• **INFORMATION SHOWN**:

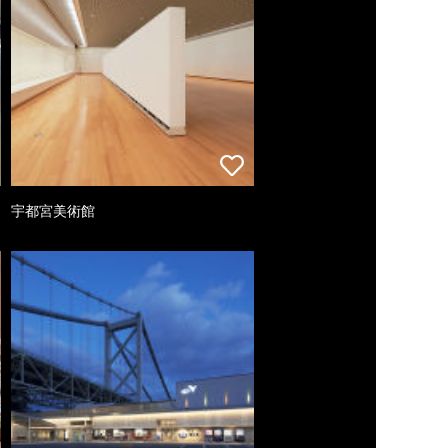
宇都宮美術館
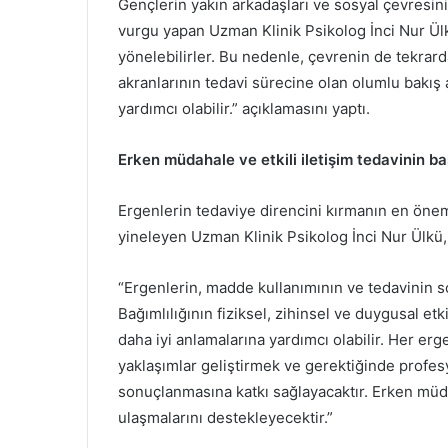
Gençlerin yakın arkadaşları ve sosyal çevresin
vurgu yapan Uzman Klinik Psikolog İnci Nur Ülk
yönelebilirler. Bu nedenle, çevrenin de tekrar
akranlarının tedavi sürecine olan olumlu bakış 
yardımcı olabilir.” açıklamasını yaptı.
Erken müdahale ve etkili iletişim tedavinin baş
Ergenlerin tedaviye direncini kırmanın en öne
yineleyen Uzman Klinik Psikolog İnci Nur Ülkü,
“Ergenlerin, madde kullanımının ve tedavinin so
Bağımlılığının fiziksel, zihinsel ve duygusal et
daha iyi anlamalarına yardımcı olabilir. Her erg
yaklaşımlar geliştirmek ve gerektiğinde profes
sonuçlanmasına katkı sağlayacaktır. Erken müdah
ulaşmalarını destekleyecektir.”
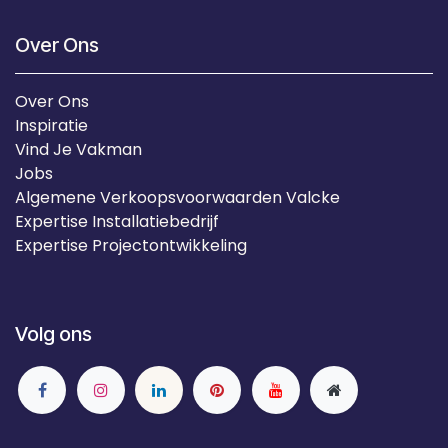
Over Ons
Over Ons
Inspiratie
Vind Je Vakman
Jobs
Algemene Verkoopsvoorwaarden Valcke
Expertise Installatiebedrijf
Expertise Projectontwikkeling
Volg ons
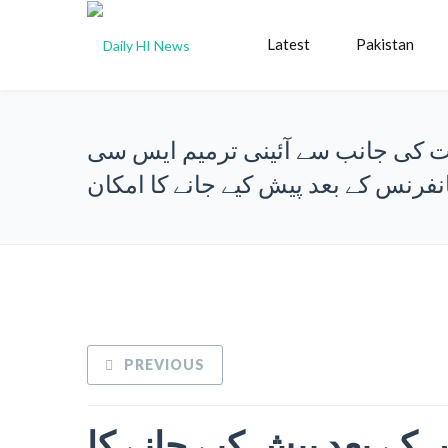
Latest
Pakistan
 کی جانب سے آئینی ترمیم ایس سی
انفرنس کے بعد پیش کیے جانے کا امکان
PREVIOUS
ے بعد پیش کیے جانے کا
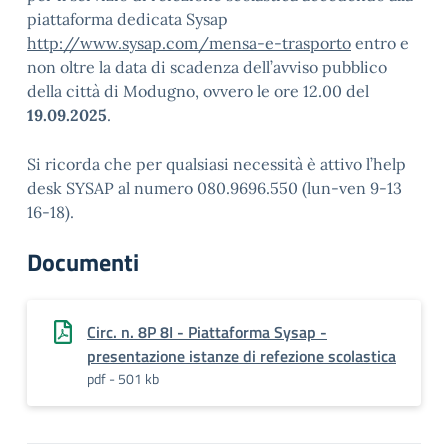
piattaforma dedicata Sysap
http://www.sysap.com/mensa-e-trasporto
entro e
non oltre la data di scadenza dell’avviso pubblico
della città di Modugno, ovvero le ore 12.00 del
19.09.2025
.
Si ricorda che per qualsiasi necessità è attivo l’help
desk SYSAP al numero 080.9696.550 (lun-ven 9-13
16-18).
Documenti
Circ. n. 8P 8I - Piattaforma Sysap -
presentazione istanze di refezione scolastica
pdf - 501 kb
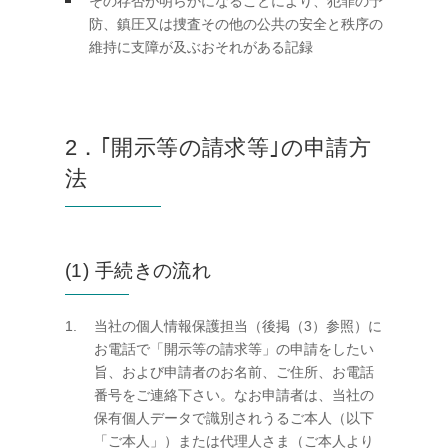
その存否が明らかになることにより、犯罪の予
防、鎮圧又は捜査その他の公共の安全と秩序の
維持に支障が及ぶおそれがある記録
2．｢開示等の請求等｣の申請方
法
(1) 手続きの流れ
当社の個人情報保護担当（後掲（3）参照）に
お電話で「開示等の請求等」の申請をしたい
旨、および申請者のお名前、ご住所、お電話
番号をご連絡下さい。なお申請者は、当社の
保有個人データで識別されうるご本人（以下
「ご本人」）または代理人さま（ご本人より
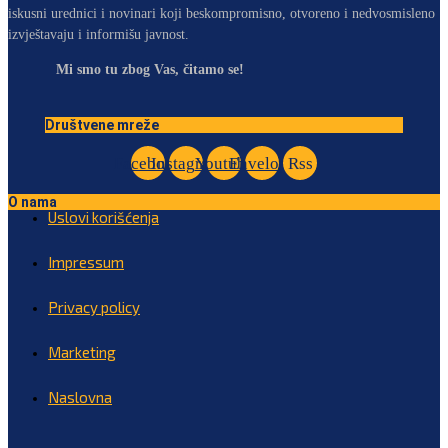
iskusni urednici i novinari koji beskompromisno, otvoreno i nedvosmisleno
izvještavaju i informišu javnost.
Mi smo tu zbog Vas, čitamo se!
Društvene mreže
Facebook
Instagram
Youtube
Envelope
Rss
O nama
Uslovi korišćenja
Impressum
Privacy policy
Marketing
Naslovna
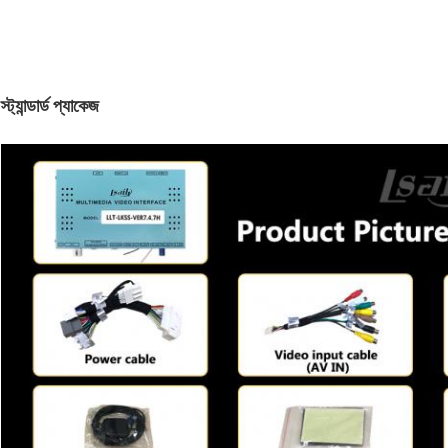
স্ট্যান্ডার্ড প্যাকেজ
==
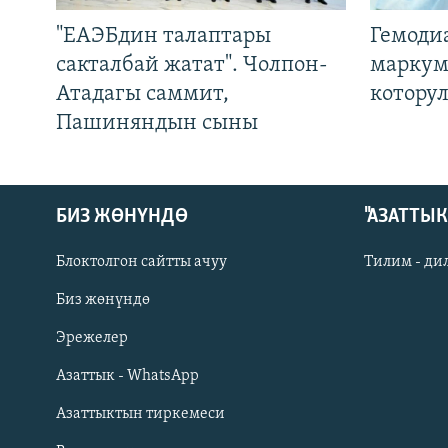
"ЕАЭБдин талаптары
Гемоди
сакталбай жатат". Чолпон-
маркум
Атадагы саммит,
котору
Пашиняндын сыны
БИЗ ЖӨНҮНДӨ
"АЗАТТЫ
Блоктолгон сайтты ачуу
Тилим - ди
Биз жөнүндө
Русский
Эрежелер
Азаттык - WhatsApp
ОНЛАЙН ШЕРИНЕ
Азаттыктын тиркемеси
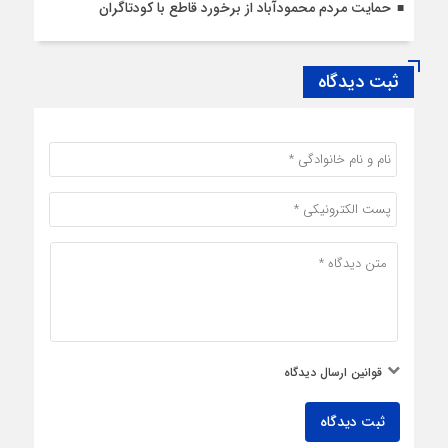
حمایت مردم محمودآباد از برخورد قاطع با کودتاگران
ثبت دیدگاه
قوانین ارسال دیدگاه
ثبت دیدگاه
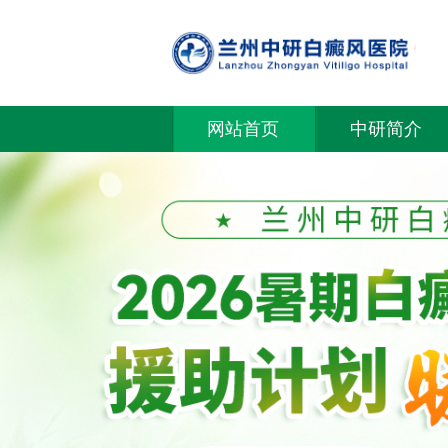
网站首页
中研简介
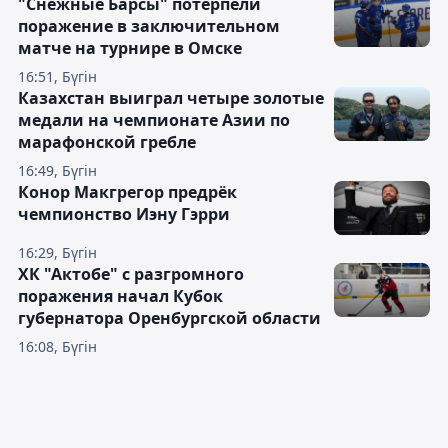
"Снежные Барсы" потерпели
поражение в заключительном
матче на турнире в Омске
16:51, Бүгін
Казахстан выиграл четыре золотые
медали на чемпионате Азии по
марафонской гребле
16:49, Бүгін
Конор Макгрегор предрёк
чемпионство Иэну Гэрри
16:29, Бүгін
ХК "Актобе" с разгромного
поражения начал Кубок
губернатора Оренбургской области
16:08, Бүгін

• **YOUR TASK**: Among the entries above, the line containing "16:29, Бүгін", the line containing "16:08, Бүгін", and all lines between them are to be restated word for word; nothing else belongs in the reply.

• **OUTPUT FOR THIS TASK**:
16:29, Бүгін
ХК "Актобе" с разгромного
поражения начал Кубок
губернатора Оренбургской области
16:08, Бүгін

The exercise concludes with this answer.